In corporation with 'maftools', ARMT can visualize the gene mutation in .maf file. There are two plot modes: Maftools Summary and Self-defined. The number of top mutant genes plot out can be set in sidebar panel.
Figure15 Figure15_2

Figure15. Maftools Summary: ARMT can plot the maf summary and illustrate the enrichment of known Oncogenic Signaling Pathways in TCGA cohorts. It is also supported to draw the oncoplot of interested pathway completely.

In Self-defined mode, ARMT can plot the map for any genes or genesets, and the mutation types (deletion, insert, SNV) can be specified.
Figure16

Figure16. Plot for genes: About the specific genes, ARMT can plot out the VAF, and...

Figure17

Figure17. Plot for genesets: Input the gmt file, ARMT shows the enrichment of mutation, and can plot a oncoplot of specific genesets.

Format of Input File

The input data of ARMT include geneset, gene expression matrix, gene mutation, GSVA score matrix and clinical information.

Geneset

In 'Data' page, the geneset file(.csv, Figure3) is used to create .gmt file, and the .gmt file is the main format of geneset input.

Gene expression matrix

For gene expression, the counts matrix can be normalized to TPM matrix in ARMT.
Figure18

Figure18. Counts matrix must be in a .csv file.

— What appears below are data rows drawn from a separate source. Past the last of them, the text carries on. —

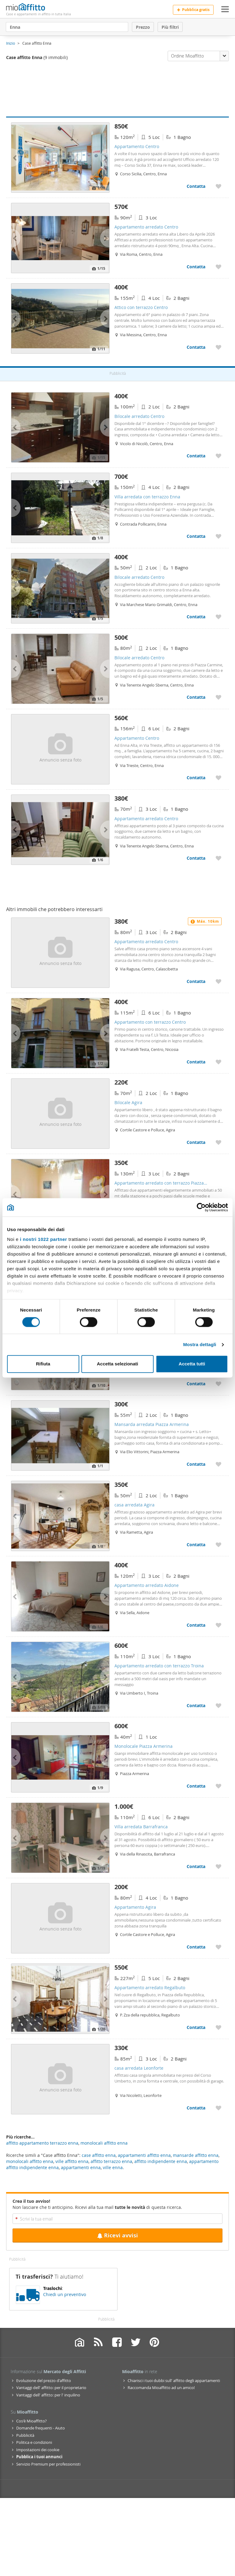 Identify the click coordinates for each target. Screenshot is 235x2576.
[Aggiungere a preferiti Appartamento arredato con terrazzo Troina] (218, 1705)
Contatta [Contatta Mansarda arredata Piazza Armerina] (196, 1464)
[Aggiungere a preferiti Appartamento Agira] (218, 1947)
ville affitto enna (71, 2161)
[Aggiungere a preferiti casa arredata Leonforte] (218, 2108)
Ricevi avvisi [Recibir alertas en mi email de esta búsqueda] (117, 2235)
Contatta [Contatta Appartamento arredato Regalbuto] (196, 2027)
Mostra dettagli (199, 1344)
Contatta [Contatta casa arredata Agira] (196, 1544)
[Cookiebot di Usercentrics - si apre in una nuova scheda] (201, 1207)
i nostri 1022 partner (43, 1239)
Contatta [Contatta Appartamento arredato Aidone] (196, 1625)
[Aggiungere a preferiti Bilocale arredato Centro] (218, 456)
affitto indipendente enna (160, 2161)
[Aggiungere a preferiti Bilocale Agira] (218, 1142)
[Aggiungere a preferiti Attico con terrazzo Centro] (218, 347)
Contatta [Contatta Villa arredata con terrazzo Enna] (196, 536)
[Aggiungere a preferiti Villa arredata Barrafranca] (218, 1866)
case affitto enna (99, 2155)
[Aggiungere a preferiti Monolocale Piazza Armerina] (218, 1786)
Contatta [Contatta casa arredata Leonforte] (196, 2108)
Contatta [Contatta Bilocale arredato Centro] (196, 456)
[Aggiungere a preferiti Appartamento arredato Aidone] (218, 1625)
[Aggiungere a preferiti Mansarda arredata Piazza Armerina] (218, 1464)
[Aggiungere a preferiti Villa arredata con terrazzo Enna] (218, 536)
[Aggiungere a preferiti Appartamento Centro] (218, 186)
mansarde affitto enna (195, 2155)
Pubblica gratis (193, 9)
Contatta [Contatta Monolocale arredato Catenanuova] (196, 1384)
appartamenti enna (81, 2167)
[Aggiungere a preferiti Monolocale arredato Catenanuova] (218, 1384)
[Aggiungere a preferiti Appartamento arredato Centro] (218, 267)
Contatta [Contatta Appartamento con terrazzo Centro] (196, 1062)
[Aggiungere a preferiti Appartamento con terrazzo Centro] (218, 1062)
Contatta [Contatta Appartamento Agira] (196, 1947)
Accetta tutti (192, 1364)
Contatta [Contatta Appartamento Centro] (196, 186)
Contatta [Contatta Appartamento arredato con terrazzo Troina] (196, 1705)
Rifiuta (43, 1364)
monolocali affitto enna (29, 2161)
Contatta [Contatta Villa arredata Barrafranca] (196, 1866)
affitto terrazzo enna (111, 2161)
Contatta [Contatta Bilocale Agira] (196, 1142)
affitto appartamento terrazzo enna (42, 2143)
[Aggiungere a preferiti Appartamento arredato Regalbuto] (218, 2027)
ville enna (113, 2167)
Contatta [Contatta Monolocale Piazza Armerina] (196, 1786)
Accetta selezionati (117, 1364)
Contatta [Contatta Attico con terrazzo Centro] (196, 347)
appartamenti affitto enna (144, 2155)
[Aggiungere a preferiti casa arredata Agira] (218, 1544)
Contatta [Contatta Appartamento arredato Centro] (196, 267) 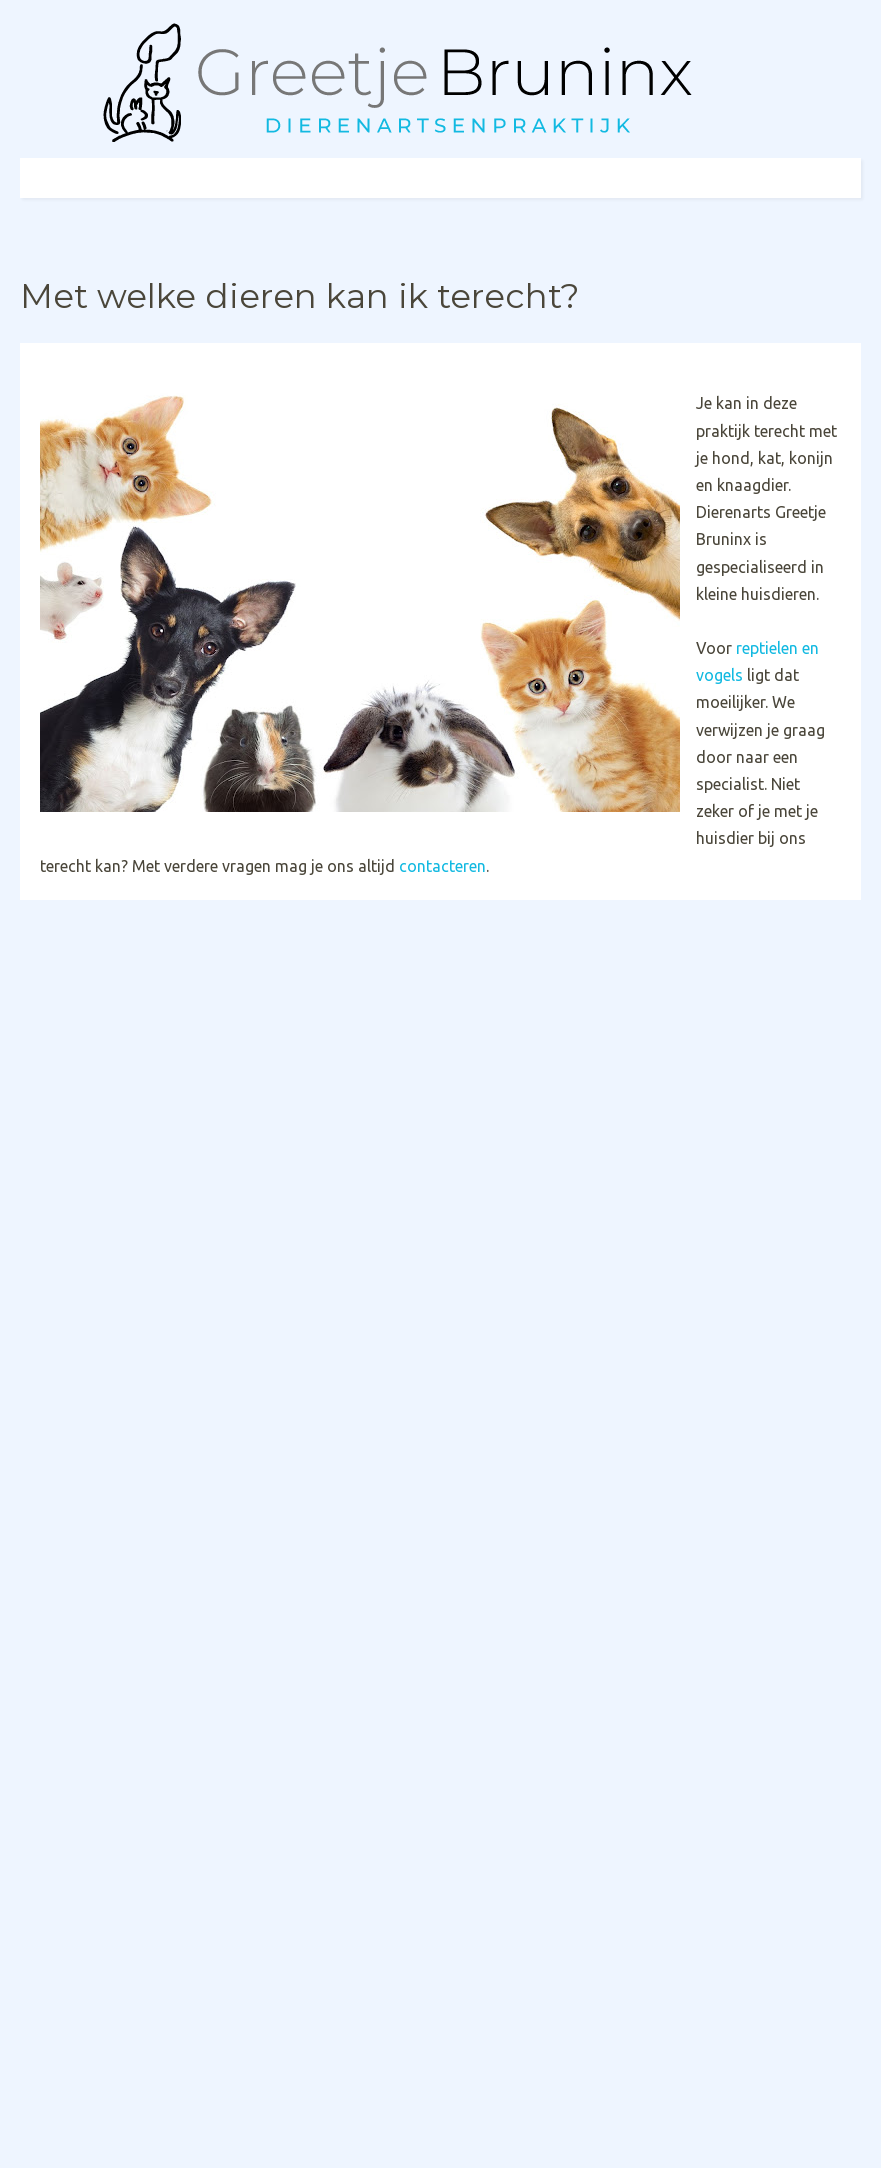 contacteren (442, 866) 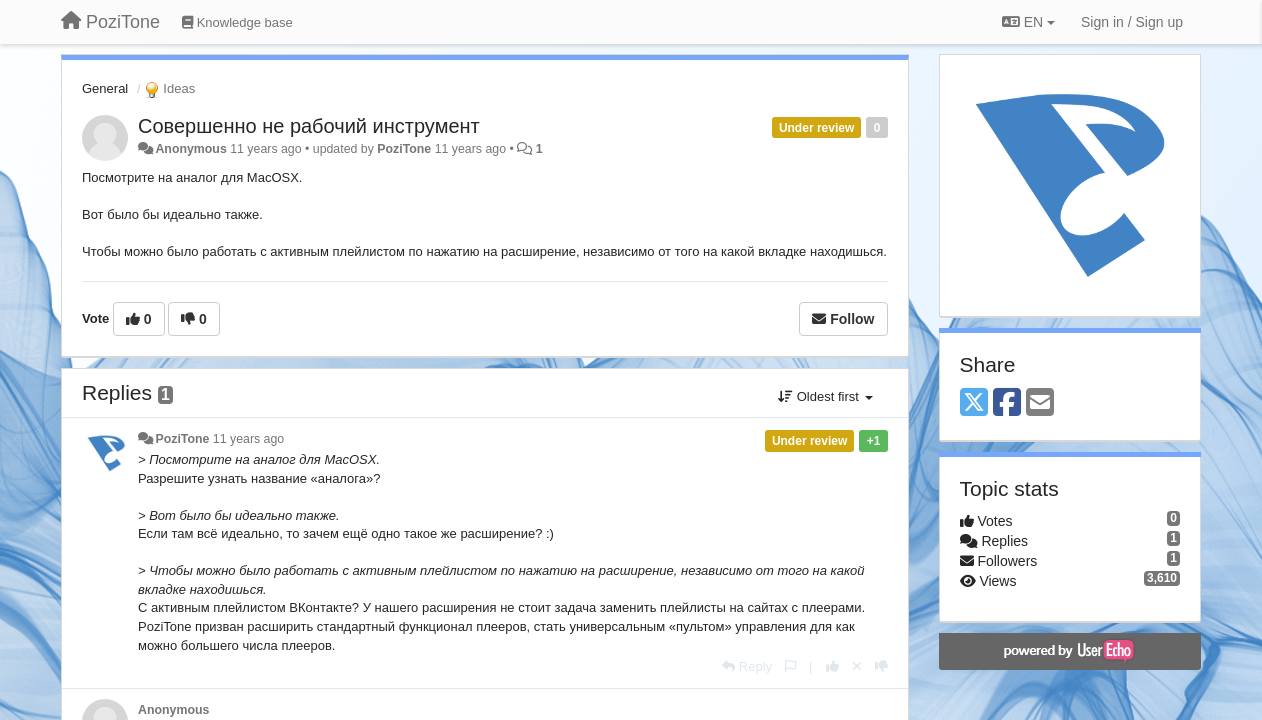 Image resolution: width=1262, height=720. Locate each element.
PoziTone (404, 149)
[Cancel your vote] (857, 666)
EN (1028, 22)
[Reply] (747, 666)
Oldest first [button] (825, 396)
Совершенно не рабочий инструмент (309, 126)
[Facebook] (1007, 403)
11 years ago (248, 439)
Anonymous (190, 149)
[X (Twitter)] (974, 403)
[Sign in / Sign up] (1132, 22)
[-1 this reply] (881, 666)
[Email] (1040, 403)
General (105, 88)
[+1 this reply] (832, 666) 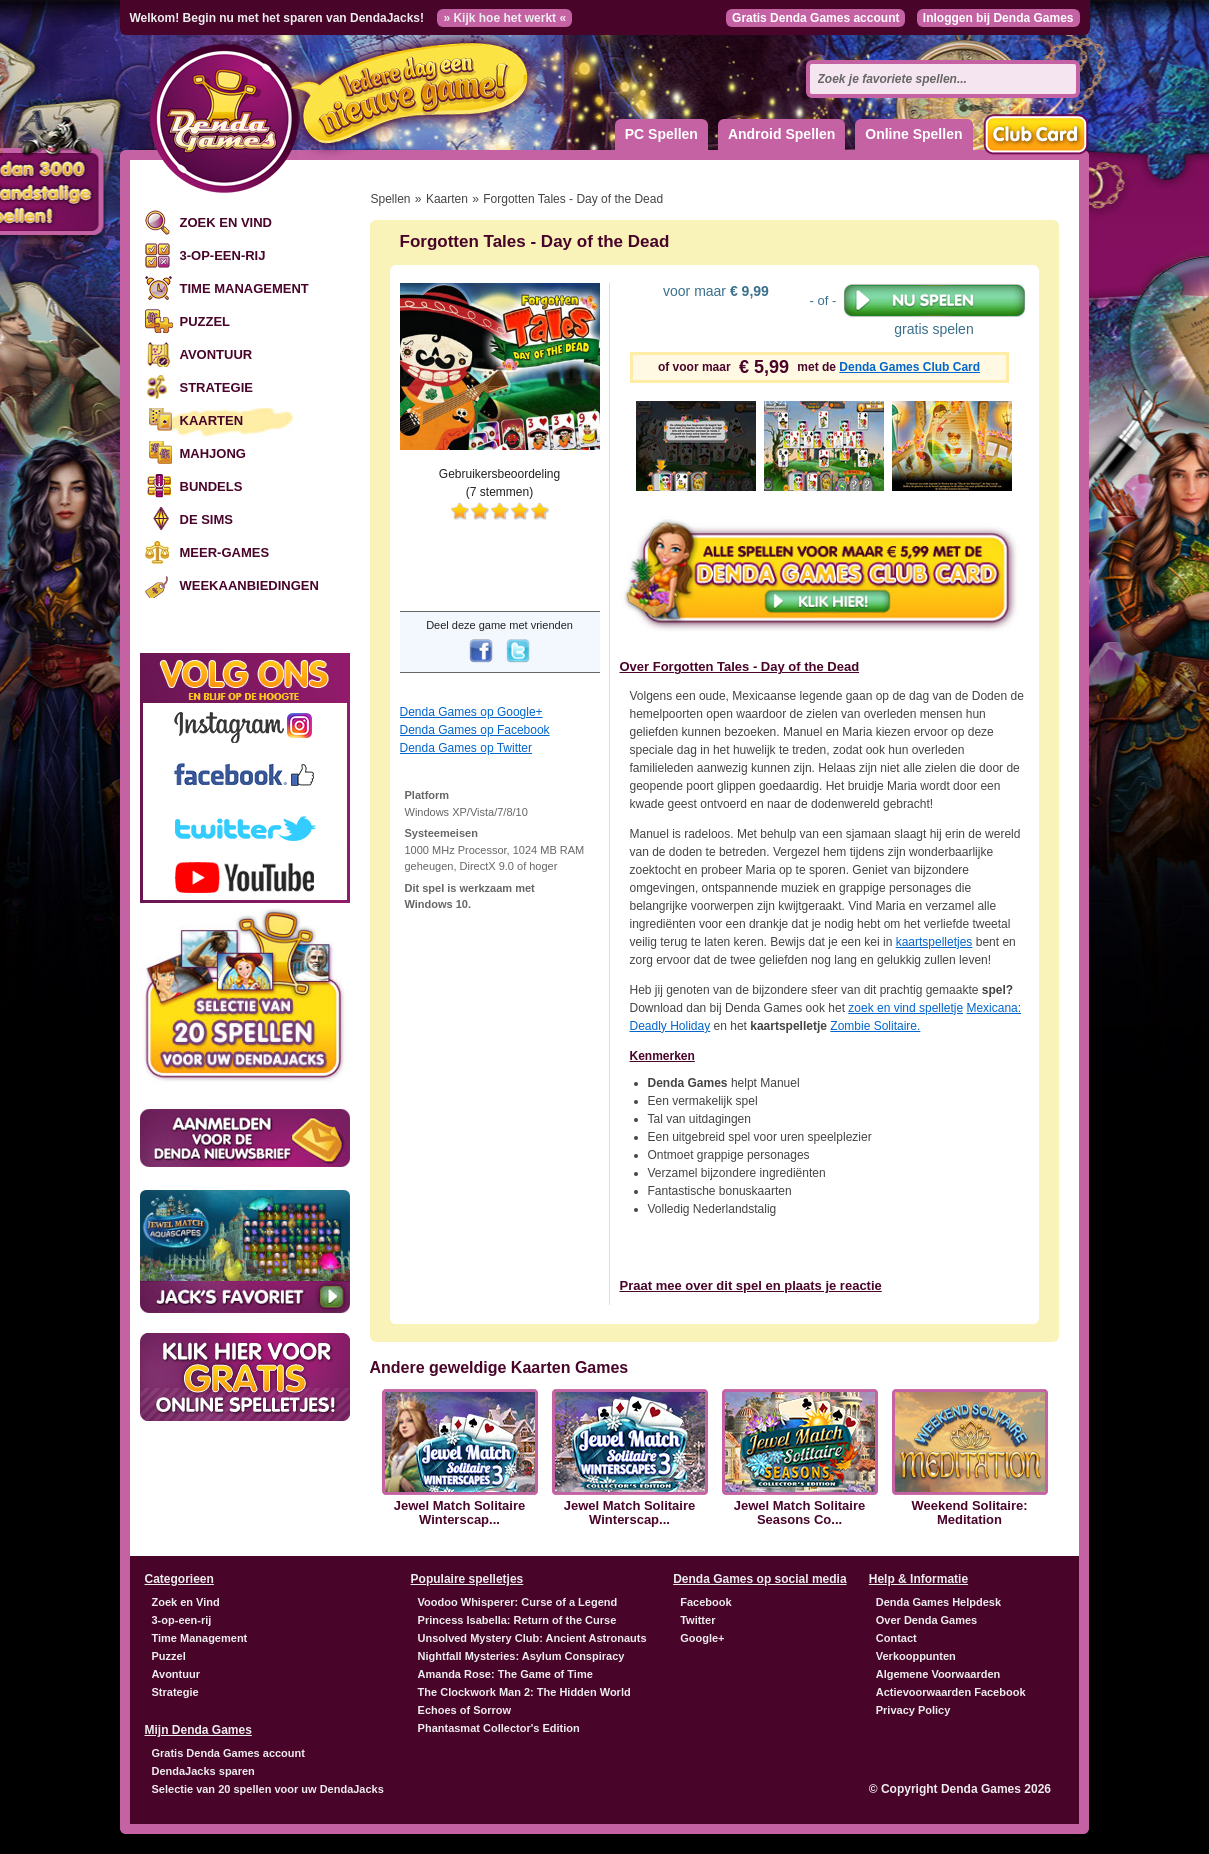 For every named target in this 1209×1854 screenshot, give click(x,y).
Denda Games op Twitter (466, 748)
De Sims (206, 519)
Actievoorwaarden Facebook (951, 1692)
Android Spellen (781, 134)
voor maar (714, 291)
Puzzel (205, 321)
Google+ (702, 1638)
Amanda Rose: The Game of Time (505, 1674)
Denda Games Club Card (909, 367)
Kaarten (212, 420)
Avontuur (216, 354)
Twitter (697, 1620)
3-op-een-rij (223, 255)
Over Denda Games (927, 1620)
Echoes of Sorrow (465, 1710)
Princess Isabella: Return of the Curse (517, 1620)
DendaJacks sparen (203, 1771)
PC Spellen (661, 134)
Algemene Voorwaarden (938, 1674)
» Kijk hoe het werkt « (504, 18)
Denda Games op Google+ (471, 712)
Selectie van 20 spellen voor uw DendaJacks (268, 1789)
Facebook (705, 1602)
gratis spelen (934, 310)
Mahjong (213, 453)
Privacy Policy (913, 1710)
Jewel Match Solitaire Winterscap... (460, 1513)
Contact (896, 1638)
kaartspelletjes (934, 942)
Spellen (391, 199)
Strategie (216, 387)
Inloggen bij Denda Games (998, 18)
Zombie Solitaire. (875, 1026)
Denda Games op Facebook (475, 730)
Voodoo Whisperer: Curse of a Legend (518, 1602)
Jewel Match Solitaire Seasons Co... (800, 1513)
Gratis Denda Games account (815, 18)
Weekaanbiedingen (249, 585)
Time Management (244, 288)
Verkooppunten (916, 1656)
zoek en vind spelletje (905, 1008)
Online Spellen (913, 134)
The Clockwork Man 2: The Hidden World (524, 1692)
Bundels (211, 486)
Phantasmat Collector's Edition (499, 1728)
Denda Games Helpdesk (938, 1602)
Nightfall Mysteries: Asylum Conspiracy (521, 1656)
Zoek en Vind (226, 222)
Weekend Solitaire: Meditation (969, 1513)
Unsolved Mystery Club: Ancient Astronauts (532, 1638)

The row name is gene Ensembl ID and the column name is the sample ID. It is used to normalization and differential analysis.

Figure19

Figure19. TPM matrix must be in a .csv file. The row names is gene symbol ID and the column names is the sample ID. It can be integrated with other data.

Gene mutation

To get the mutation information, ARMT requires standard .maf file like the mutation annotation format file in TCGA.

GSVA score matrix

The GSVA score matrix can be obtained in 'Normalization&GSVA' page.
Figure20

Figure20. The GSVA score is saved in a matrix of .csv file. The row name is the sample ID, and the column name is geneset name.

Clinical information

The TCGA clinical information can be obtained in 'Data' page.
Figure21

Figure21. The clinical data must be in a .csv file, and the row name is sample ID and column name is sample characteristic. Any information about samples in this format file can be input as clinical data.

In 'example' folder, we have uploaded some example file to illustrate the input format of above data.